» WHAT YOU ARE ASKED TO DO
Transcribe the listing below exactly, leaving nothing out.

[[ EXERCISE DATA, beginning ]]

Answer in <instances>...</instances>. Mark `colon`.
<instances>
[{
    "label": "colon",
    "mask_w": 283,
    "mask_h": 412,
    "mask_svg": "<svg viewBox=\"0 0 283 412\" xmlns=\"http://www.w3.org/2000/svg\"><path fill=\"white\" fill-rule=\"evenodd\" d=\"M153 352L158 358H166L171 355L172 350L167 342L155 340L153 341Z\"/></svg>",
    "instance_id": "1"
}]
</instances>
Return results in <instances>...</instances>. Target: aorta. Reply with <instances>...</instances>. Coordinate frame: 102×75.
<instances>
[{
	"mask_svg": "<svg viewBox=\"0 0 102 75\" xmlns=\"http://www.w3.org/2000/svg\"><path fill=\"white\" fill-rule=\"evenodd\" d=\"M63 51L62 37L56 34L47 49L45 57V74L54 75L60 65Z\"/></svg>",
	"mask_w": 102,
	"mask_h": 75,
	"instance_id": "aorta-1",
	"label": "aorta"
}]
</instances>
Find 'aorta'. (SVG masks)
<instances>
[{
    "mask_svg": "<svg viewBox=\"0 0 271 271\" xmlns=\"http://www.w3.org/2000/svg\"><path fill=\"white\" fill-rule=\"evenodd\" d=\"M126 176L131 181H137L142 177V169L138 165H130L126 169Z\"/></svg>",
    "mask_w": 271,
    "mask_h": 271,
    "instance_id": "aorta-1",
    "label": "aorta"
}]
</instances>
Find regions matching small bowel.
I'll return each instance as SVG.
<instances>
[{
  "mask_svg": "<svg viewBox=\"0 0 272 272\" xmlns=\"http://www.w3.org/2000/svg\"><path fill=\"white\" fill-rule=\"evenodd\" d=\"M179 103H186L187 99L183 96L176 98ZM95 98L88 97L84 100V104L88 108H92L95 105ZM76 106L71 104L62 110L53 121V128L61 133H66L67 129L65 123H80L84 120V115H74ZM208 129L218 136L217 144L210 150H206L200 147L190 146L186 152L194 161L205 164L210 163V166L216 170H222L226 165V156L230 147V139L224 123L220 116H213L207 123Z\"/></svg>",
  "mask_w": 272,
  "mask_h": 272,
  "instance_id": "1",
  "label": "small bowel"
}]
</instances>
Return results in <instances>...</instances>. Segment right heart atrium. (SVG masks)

[[ EXERCISE DATA, end ]]

» SOLUTION TO THE EXERCISE
Answer in <instances>...</instances>. Mark `colon`.
<instances>
[{
    "label": "colon",
    "mask_w": 283,
    "mask_h": 412,
    "mask_svg": "<svg viewBox=\"0 0 283 412\" xmlns=\"http://www.w3.org/2000/svg\"><path fill=\"white\" fill-rule=\"evenodd\" d=\"M153 352L158 358H166L171 355L172 350L167 342L155 340L153 341Z\"/></svg>",
    "instance_id": "1"
}]
</instances>
Return results in <instances>...</instances>. Target: aorta. Reply with <instances>...</instances>. Coordinate frame: 102×75.
<instances>
[{
	"mask_svg": "<svg viewBox=\"0 0 102 75\" xmlns=\"http://www.w3.org/2000/svg\"><path fill=\"white\" fill-rule=\"evenodd\" d=\"M63 51L62 37L56 34L47 49L45 57V74L54 75L60 65Z\"/></svg>",
	"mask_w": 102,
	"mask_h": 75,
	"instance_id": "aorta-1",
	"label": "aorta"
}]
</instances>
Find 'aorta'. (SVG masks)
<instances>
[{
    "mask_svg": "<svg viewBox=\"0 0 271 271\" xmlns=\"http://www.w3.org/2000/svg\"><path fill=\"white\" fill-rule=\"evenodd\" d=\"M126 176L131 181H137L142 177V169L138 165H130L126 169Z\"/></svg>",
    "mask_w": 271,
    "mask_h": 271,
    "instance_id": "aorta-1",
    "label": "aorta"
}]
</instances>
Find regions matching small bowel.
I'll return each instance as SVG.
<instances>
[{
  "mask_svg": "<svg viewBox=\"0 0 272 272\" xmlns=\"http://www.w3.org/2000/svg\"><path fill=\"white\" fill-rule=\"evenodd\" d=\"M179 103H186L187 99L183 96L176 98ZM95 98L88 97L84 100V104L88 108H92L95 105ZM76 106L71 104L62 110L53 121V128L61 133H66L67 129L65 123H80L84 120V115H74ZM208 129L218 136L217 144L210 150H206L200 147L190 146L186 152L194 161L205 164L210 163V166L216 170H222L226 165V156L230 147V139L224 123L220 116H213L207 123Z\"/></svg>",
  "mask_w": 272,
  "mask_h": 272,
  "instance_id": "1",
  "label": "small bowel"
}]
</instances>
Return results in <instances>...</instances>. Segment right heart atrium. (SVG masks)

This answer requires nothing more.